Clockwise from top left: Kenneth Hayne, Jack Regan, Marianne Perkovic and Ian Silk

Having been privileged to sit in the courtroom and adjacent media antechamber for much of the testimony of the Hayne royal commission – and seen first-hand the seismic admissions of guilt and greed – the final report itself in February 2019 was initially underwhelming.

In fact, I went on telly that night to criticise Hayne and his team, declaiming that “bank spin doctors would be popping the champagne” over the report.

It still rings true that the 76 recommendations were lacklustre compared to the fireworks of the evidence provided. But five years on, it is equally true that the inquiry has left a lasting legacy, at least within the industry if not within the public discourse.

While many within the financial services industry – especially those most commercially affected – bristle at these reminders and want to keep the conversation forward-looking, we believe there are key lessons that are at risk of being forgotten and which, left unheeded, could result in another disaster. Here are our top five.

  1. The news cycle and Canberra circus can move quicker than the market

Asked how regular voters now feel about the royal commission, Minister for Financial Services Stephen Jones told the Investment Magazine Chair Forum last week it was a “distant memory for many”.

The banks themselves were quick to announce their exit from the market, all at once looking as though they were responding to “community expectations” while also freeing themselves of the regulatory regime their misdeeds would trigger. While they are – to varying extents – still exposed to wealth management in reality, the public and political perception is that the Wexit was swift and severe.

They then went on to enjoy immense public and mainstream media praise (perhaps justified) shortly thereafter during the so-called Team Australia relief measures during the worst of the Covid-19 pandemic (though successive interest rate rises may have dented this goodwill).
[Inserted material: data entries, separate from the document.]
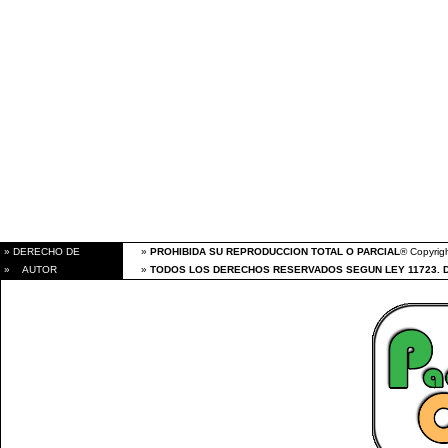
» DERECHO DE
»
PROHIBIDA SU REPRODUCCION TOTAL O PARCIAL
® Copyrigh
» AUTOR
»
TODOS LOS DERECHOS RESERVADOS SEGUN LEY 11723. 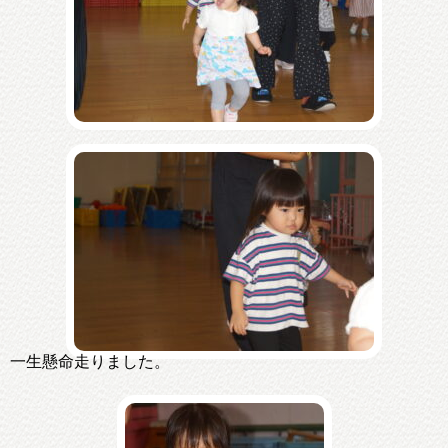
一生懸命走りました。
Either way, the banks themselves expertly responded and then fled the scene. Meanwhile, the financial advice and life insurance industries were left to try and navigate the waves of often duplicated rules and regulations that would follow.

Listed wealth manager share prices continue to act as a crude commercial barometer, with AMP and Insignia each down by more than 55 per cent over the five years since the reckoning. The moral of the story is that, while voters and the news cycle may seemingly move on quickly, the institutional memory of the market is not always so fickle.

  1. Be sceptical of external advice

The commission rightly focused on regulated entities – the financial services providers with whom consumers actually engaged. They are the entities that hold fiduciary or contractual duties and should therefore be held accountable for their own behaviour.